Widespread abuse including repeated rapes, sexual assaults and voyeurism took place during the 1970s, 1980s and 1990s in many of Nottinghamshire County Council’s and Nottingham City Council’s homes as well as in foster care, the report concluded.
As well as this, “harmful sexual behaviour” also occurred between children in both settings, it said.
In a damning assessment of the councils’ failures, the report said: “For more than five decades, the councils failed in their statutory duty to protect children in their care from sexual abuse.
“These were children who were being looked after away from their family homes because of adverse childhood experiences and their own pre‑existing vulnerabilities.
“They needed to be nurtured, cared for and protected by adults they could trust. Instead, the councils exposed them to the risk, and reality, of sexual abuse perpetrated primarily by predatory residential staff and foster carers.”

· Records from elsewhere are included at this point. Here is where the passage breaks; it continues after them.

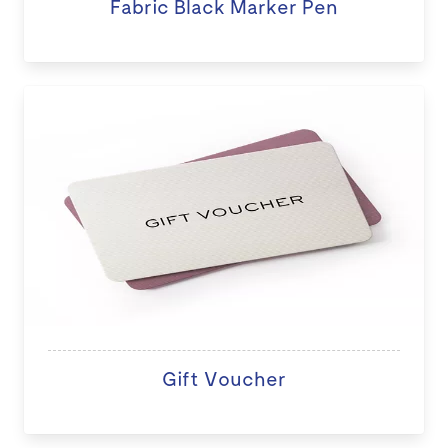
Fabric Black Marker Pen
Gift Voucher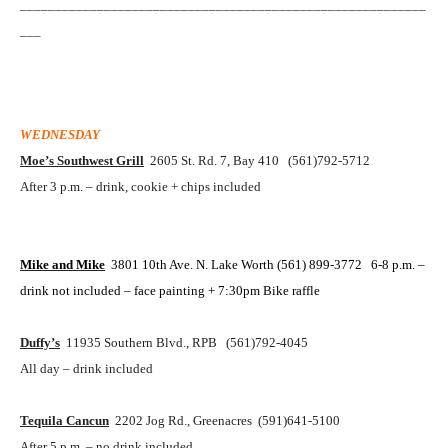
__________________________________________________________
___
WEDNESDAY
Moe’s Southwest Grill
2605 St. Rd. 7, Bay 410 (561)792-5712
After 3 p.m. – drink, cookie + chips included
Mike and Mike
3801 10th Ave. N.
Lake Worth
(561) 899-3772 6-8 p.m. –
drink not included – face painting + 7:30pm Bike raffle
Duffy’s
11935 Southern Blvd., RPB (561)792-4045
All day – drink included
Tequila Cancun
2202 Jog Rd., Greenacres (591)641-5100
After 5 p.m. – no drink included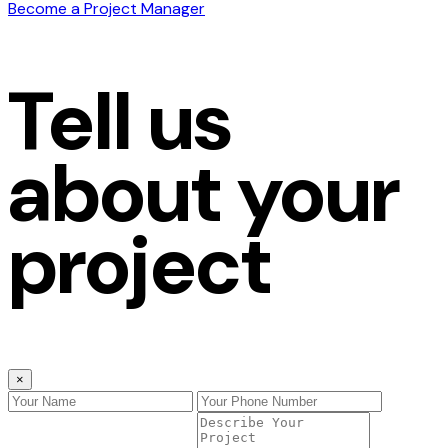
Become a Project Manager
Tell us
about your
project
×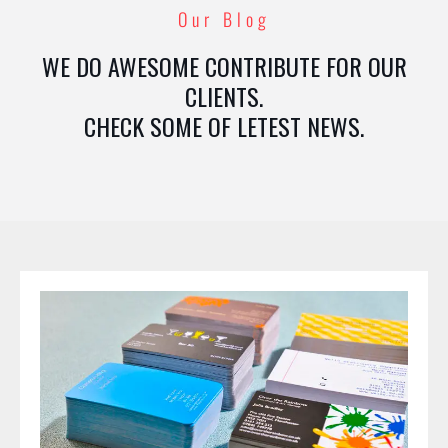
Our Blog
WE DO AWESOME CONTRIBUTE FOR OUR
CLIENTS.
CHECK SOME OF LETEST NEWS.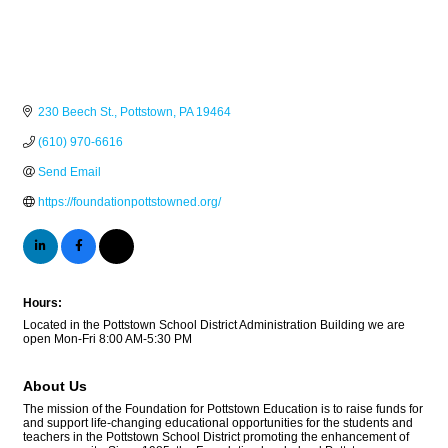
230 Beech St.
Pottstown
PA
19464
(610) 970-6616
Send Email
https://foundationpottstowned.org/
Hours:
Located in the Pottstown School District Administration Building we are
open Mon-Fri 8:00 AM-5:30 PM
About Us
The mission of the Foundation for Pottstown Education is to raise funds for
and support life-changing educational opportunities for the students and
teachers in the Pottstown School District promoting the enhancement of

Between the late 1970s and 2019, the report said 16 residential staff were convicted of sexual abuse of children in residential care. Ten foster carers were convicted of sexual abuse of their foster children.
The panel said it was also aware of 12 convictions relating to the harmful sexual behaviour of children against other children in care.
The inquiry heard about the notorious Beechwood Care Home, of which both male and female former residents described being routinely sexually abused by members of staff and being too afraid to report it.
The report said abuse also took place in a number of other children’s residential units, including Hazelwood, Skegby Hall, Edwinstowe, Sandown Road, Wollaton House, Hillcrest, Risley Hall, Greencroft, Beckhampton Road, Woodnook, Amberdale and Three Roofs.
The panel also criticised a comment by a city council leader, who it quoted as saying last year “we will apologise when there is something to apologise for”, as being “crass” and having caused “avoidable upset”.
It said the provision and consistency of support and counselling for victims “remains an issue”.
The report recommends both councils should “assess the potential risks posed by current and former foster carers directly provided by the council in relation to the sexual abuse of children”.
In a second recommendation, it said the city council and its child protection partners “should commission an independent, external evaluation of their practice concerning harmful sexual behaviour, including responses, prevention, assessment, intervention and workforce development”.
Criticism was also levelled at Nottinghamshire Police, which the inquiry panel said had not properly resourced its initial investigation into allegations of non-recent abuse of children in care, nor treated the allegations with “sufficient seriousness”.
It said that despite increased confidence in the police investigations after a number of prosecutions, “only now have Nottinghamshire Police begun to address weaknesses in its approach to child protection”.
Inquiry chairwoman Professor Alexis Jay said: “For decades, children who were in the care of the Nottinghamshire councils suffered appalling sexual and physical abuse, inflicted by those who should have nurtured and protected them.
“Those responsible for overseeing the care of children failed to question the extent of sexual abuse or what action was being taken. Despite decades of evidence and many reviews showing what needed to change, neither of the councils learnt from their mistakes, meaning that more children suffered unnecessarily.
“We hope this report and recommendations can help ensure it never happens again.”